Le pianiste Bruno Angelini dialogue avec Thierry Péala depuis plus de douze ans. C’est dire leur complicité. Comment font-ils pour ne jamais se répéter, depuis tout ce temps ? Mystère de l’amitié et de la créativité. Dans ce duo est venu s’insérer le patron du saxophone en France, Sylvain Beuf, qui y apporte ses idées : ici, on ne renonce pas à son identité, mais on se fond dans l’ensemble.

Le résultat dépasse nos espérances. Ce trio n’est plus un triangle, même équilatéral. Comme l’amour divin, la musique est un cercle dont le centre est partout et la circonférence nulle part. Ces trois sorciers blancs nous y emmènent, nous y promènent, électrons libres mais coordonnés. Cette musique est souvent d’inspiration brésilienne, avec des textes en anglais, plus une chanson en portugais et une en français. Un seul standard - de la chanson française : « Comment te dire adieu » de Serge Gainsbourg. Une version étirée, prolongée, ralentie pour nous transporter au-delà de la nuit. D’ailleurs, toute cette musique est nocturne, lunaire, yin. Et pourtant, ce sont bien des hommes qui jouent. « Three Cool Cats », même… Les textes anglais sont de Gil Gladstone, poétesse anglaise qui avait déjà écrit ceux du précédent album de Thierry Péala, Inner Traces. A Kenny Wheeler Songbook ; la plus belle musique après l’amour et avant le sommeil… (Il est à souligner que la diction, la prononciation, l’accentuation de Thierry dans l’idiome d’outre-Manche sont parfaits, ce qui donne une pureté très anglaise, purcellienne, à son jazz contemporain).
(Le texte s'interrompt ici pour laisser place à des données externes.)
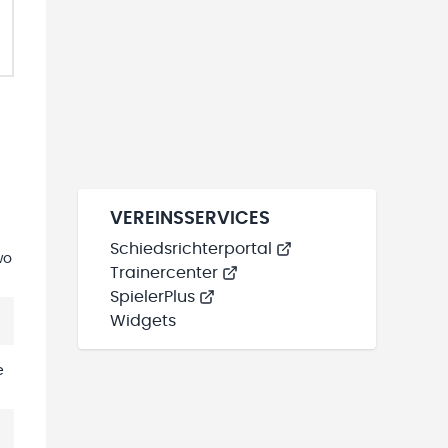
VEREINSSERVICES
Schiedsrichterportal
wo
Trainercenter
SpielerPlus
Widgets
e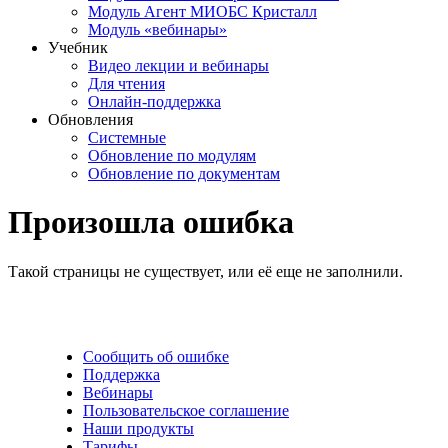
Модуль Агент МИОБС Кристалл
Модуль «вебинары»
Учебник
Видео лекции и вебинары
Для чтения
Онлайн-поддержка
Обновления
Системные
Обновление по модулям
Обновление по документам
Произошла ошибка
Такой страницы не существует, или её еще не заполнили.
Сообщить об ошибке
Поддержка
Вебинары
Пользовательское соглашение
Наши продукты
Тарифы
La chanson lusophone vient renforcer le sentiment de saudade qui, mêlé au spleen, fait tout le charme subtil de ce trio. Cependant, rien de triste ni de larmoyant ici. Péala et ses compagnons sont émouvants mais jamais guimauve, drôles mais pas comiques. La musique est à la fois charpentée par le piano d’Angelini (écoutez sa « pompe » sur « Humpty Dumpty »), enlevée par la grâce d’un Sylvain Beuf très attentif à se fondre dans le duo piano/voix (voir les chorus de soprano sur « Calmette Street ») et sublimée par la voix aérienne de Péala (envolez vous avec lui sur « Beyond the Edge ») - un voyage imaginaire vers le pays où l’on n’arrive jamais ; des sensations nouvelles à chaque départ ; des références culturelles audibles sans être pesantes (« Claude’s Daughter » en hommage à Debussy, « Wild Strawberries » pour Bergman)… et par-dessus tout, cette capacité à nous extraire du quotidien dès la première mesure (comment ne pas aimer « Solange » ?).

Afin de poursuivre le voyage et d’encourager ce trio à s’aventurer encore plus loin, outre l’indispensable acquisition de cet album, il suffit d’aller le rejoindre à Paris, au New Morning), le mercredi 7 mars 2007.

Si « Solange » n’y est pas, les anges y seront.